WORK ORDER: Go through the lines below, tally those that include the word "производи", and give only the tally.

DATA EXTRACT:
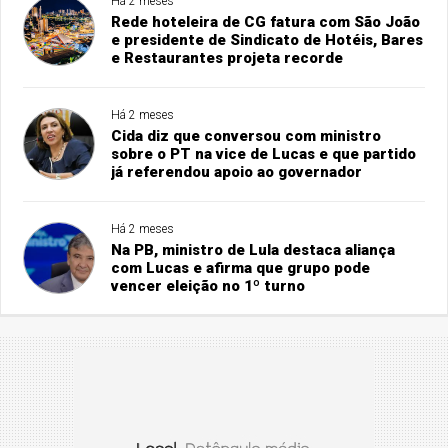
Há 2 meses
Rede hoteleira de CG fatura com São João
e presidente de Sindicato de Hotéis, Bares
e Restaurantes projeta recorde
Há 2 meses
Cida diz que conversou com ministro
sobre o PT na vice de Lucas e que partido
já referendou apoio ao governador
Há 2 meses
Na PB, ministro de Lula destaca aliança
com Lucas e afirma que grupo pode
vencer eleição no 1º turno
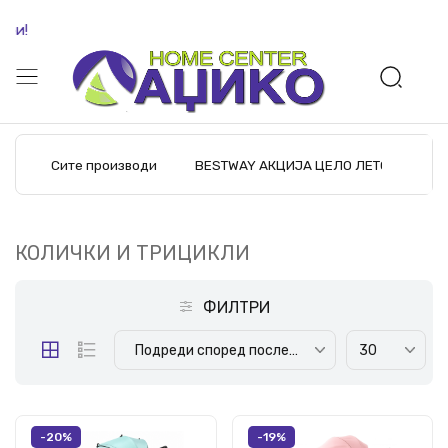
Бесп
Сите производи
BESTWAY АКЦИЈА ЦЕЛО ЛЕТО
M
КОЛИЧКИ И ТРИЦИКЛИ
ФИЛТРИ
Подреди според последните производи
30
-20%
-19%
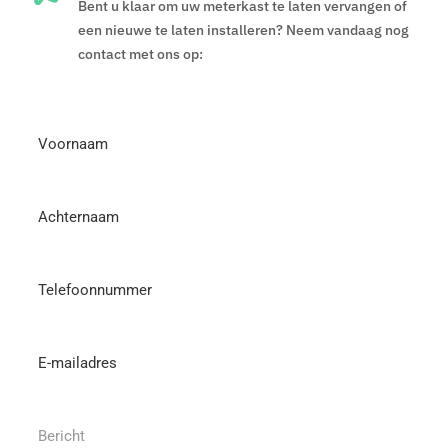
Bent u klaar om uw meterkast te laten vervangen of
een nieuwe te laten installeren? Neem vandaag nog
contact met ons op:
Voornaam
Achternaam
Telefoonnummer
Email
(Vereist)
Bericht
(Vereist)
--
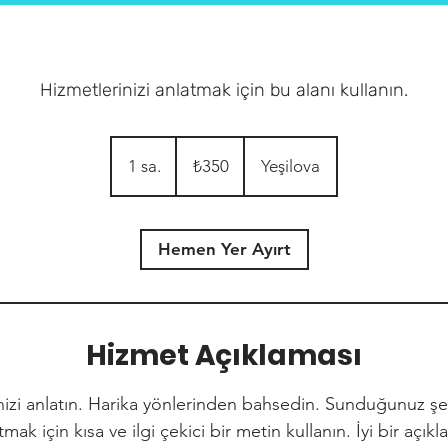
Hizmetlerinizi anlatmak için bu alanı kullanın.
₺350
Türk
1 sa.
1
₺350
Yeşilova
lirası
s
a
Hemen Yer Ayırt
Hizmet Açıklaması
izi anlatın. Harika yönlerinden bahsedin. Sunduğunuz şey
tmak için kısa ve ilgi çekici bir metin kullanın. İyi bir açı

RESULT FOR THIS EXERCISE: 2